Jumat, 14 Februari 2020

4 NAPI di Pindahkan ke Lapas Medan dari Lapas Kabanjahe


4 NAPI di Pindahkan ke Lapas Medan dari Lapas Kabanjahe

Rana Informasi, Jakarta - Instansi Pemasyarakatan (Lapas) Kelas IA Tanjung Gusta Medan, Sumatera Utara terima empat terpidana pindahan pascakerusuhan serta pembakaran Rumah Tahanan (Rutan) Kelas IIB Kabanjahe.
Baca Juga : Cerita Korban Begal di Bekasi
"Empat masyarakat binaan dari Rutan Kabanjahe itu diterima Rabu malam serta langsung diletakkan di ruang sel Lapas Medan," kata Kepala Lapas Kelas IA Tanjung Gusta Medan Frans Elias Nico, Kamis (13/2/2020).

Ia mengatakan, perpindahan ke empat terpidana ini ialah petunjuk Kepala Divisi Pemasyarakatan Kemenkum serta HAM Sumatera Utara yang diterima Lapas Medan.

"Perpindahan masyarakat binaan itu dalam rencana penyelamatan serta sekaligus juga pembinaan pada mereka yang pernah lakukan kekeliruan," kata Frans seperti diambil Di antara.

Kantor Daerah Kementerian Hukum serta HAM Sumatera Utara akan mengalihkan 191 terpidana dari Rutan Kabanjahe keempat Lapas serta Rutan di propinsi ini.
CASINO ONLINE INDONESIA
Ke empat Lapas itu ialah Lapas Kelas IA Medan sekitar 4 orang, serta Lapas Binjai 61 orang, Lapas Pemuda di Kabupaten Langkat sekitar 76 orang, Rutan Sidikalang 34 orang, serta Lapas Wanita Medan 16 orang.

142 terpidana yang lain akan tempati tiga sel tahanan di Rutan Kabanjahe.

Jumlahnya terpidana penghuni Rutan Kabanjahe sekarang ialah 410 orang yang terbagi dalam 380 pria serta 30 wanita.

Dua hari kemarin atau Rabu 12 Februari 2020, seputar jam 12.00 WIB, berlangsung kekacauan dibarengi pembakaran serta perusakan Rutan Kabanjahe.

Tidak ada korban jiwa serta beberapa luka dalam momen ini, juga tidak ada terpidana yang kabur. Tapi 410 narapidana sangat terpaksa dievakuasi.

Sumber : Liputan6

Rabu, 18 Desember 2019

Satu Personel Brimob Tewas Akibat Kerusuhan di Papua


Satu Personel Brimob Tewas Akibat Kerusuhan di Papua

Rana Informasi, Jakarta - Keonaran berlangsung di daerah Dekai, Kabupaten Yakuhimo, Papua. Insiden itu mengakibatkan satu personil polisi asal Polda Riau yaitu Brigpol Saut Sibarani wafat.
Baca Juga : Densus 88 Tangkap Teroris JAD
Kabid Humas Polda Papua Kombes Achmad Kamal, Rabu petang, membetulkan terdapatnya kejadian yang tewaskan satu anggota Brimob yang di-BKO-kan ke Polda Papua.
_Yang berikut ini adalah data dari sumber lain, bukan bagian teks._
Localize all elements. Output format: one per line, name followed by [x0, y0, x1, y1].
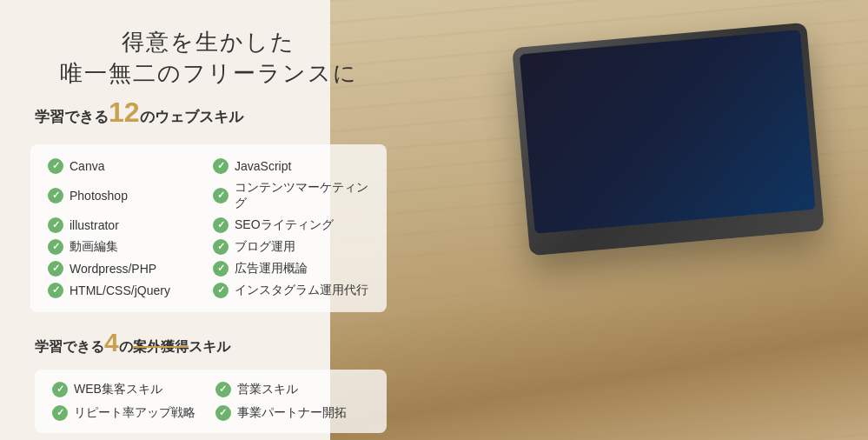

"Memang benar ada kejadian yang tewaskan anggota Brimob asal Polda Riau, tetapi sampai sekarang belumlah ada laporan komplet mengenai urutan kejadian itu," tutur Kombes Kamal di Jayapura, Rabu (18/12/2019).

Info yang dikumpulkan mengutarakan kejadian bermula dari waktu anggota yang sedang melakukan piket pengamanan di Mapolres Yahukimo berusaha mengakhiri permasalahan salah paham di antara Camat Distrik Lolat dengan warga lolat (Pak Guru).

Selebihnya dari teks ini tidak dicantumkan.